===== Supplied material

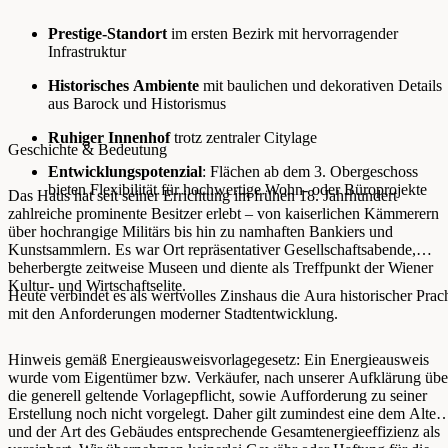
Prestige-Standort
im ersten Bezirk mit hervorragender
Infrastruktur
Historisches Ambiente
mit baulichen und dekorativen Details
aus Barock und Historismus
Ruhiger Innenhof
trotz zentraler Citylage
Geschichte & Bedeutung
Entwicklungspotenzial
: Flächen ab dem 3. Obergeschoss
bieten Flexibilität für hochwertige Wohn- oder Büroprojekte
Das Haus hat seit seiner Errichtung im frühen 18. Jahrhundert
zahlreiche prominente Besitzer erlebt – von kaiserlichen Kämmerern
über hochrangige Militärs bis hin zu namhaften Bankiers und
Kunstsammlern. Es war Ort repräsentativer Gesellschaftsabende,
beherbergte zeitweise Museen und diente als Treffpunkt der Wiener
Kultur- und Wirtschaftselite.
Heute verbindet es als wertvolles Zinshaus die Aura historischer Prac
mit den Anforderungen moderner Stadtentwicklung.
Hinweis gemäß Energieausweisvorlagegesetz: Ein Energieausweis
wurde vom Eigentümer bzw. Verkäufer, nach unserer Aufklärung übe
die generell geltende Vorlagepflicht, sowie Aufforderung zu seiner
Erstellung noch nicht vorgelegt. Daher gilt zumindest eine dem Alter
und der Art des Gebäudes entsprechende Gesamtenergieeffizienz als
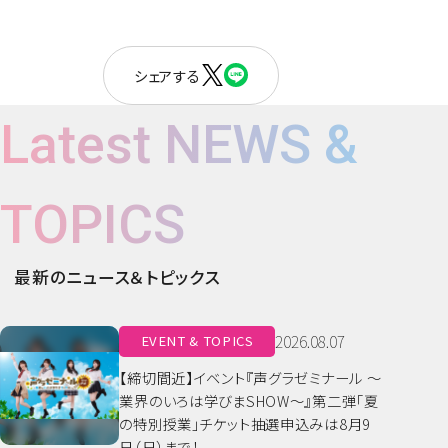
シェアする
Latest NEWS &
TOPICS
最新のニュース＆トピックス
2026.08.07
EVENT & TOPICS
【締切間近】イベント『声グラゼミナール ～
業界のいろは学びまSHOW～』第二弾「夏
の特別授業」チケット抽選申込みは8月9
日（日）まで！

==========

§ **Action item**
Your answer should set down the listing verbatim and leave out its images.

§ **Answer**
Prestige-Standort
im ersten Bezirk mit hervorragender
Infrastruktur
Historisches Ambiente
mit baulichen und dekorativen Details
aus Barock und Historismus
Ruhiger Innenhof
trotz zentraler Citylage
Geschichte & Bedeutung
Entwicklungspotenzial
: Flächen ab dem 3. Obergeschoss
bieten Flexibilität für hochwertige Wohn- oder Büroprojekte
Das Haus hat seit seiner Errichtung im frühen 18. Jahrhundert
zahlreiche prominente Besitzer erlebt – von kaiserlichen Kämmerern
über hochrangige Militärs bis hin zu namhaften Bankiers und
Kunstsammlern. Es war Ort repräsentativer Gesellschaftsabende,
beherbergte zeitweise Museen und diente als Treffpunkt der Wiener
Kultur- und Wirtschaftselite.
Heute verbindet es als wertvolles Zinshaus die Aura historischer Prac
mit den Anforderungen moderner Stadtentwicklung.
Hinweis gemäß Energieausweisvorlagegesetz: Ein Energieausweis
wurde vom Eigentümer bzw. Verkäufer, nach unserer Aufklärung übe
die generell geltende Vorlagepflicht, sowie Aufforderung zu seiner
Erstellung noch nicht vorgelegt. Daher gilt zumindest eine dem Alter
und der Art des Gebäudes entsprechende Gesamtenergieeffizienz als
シェアする
Latest NEWS &
TOPICS
最新のニュース＆トピックス
2026.08.07
EVENT & TOPICS
【締切間近】イベント『声グラゼミナール ～
業界のいろは学びまSHOW～』第二弾「夏
の特別授業」チケット抽選申込みは8月9
日（日）まで！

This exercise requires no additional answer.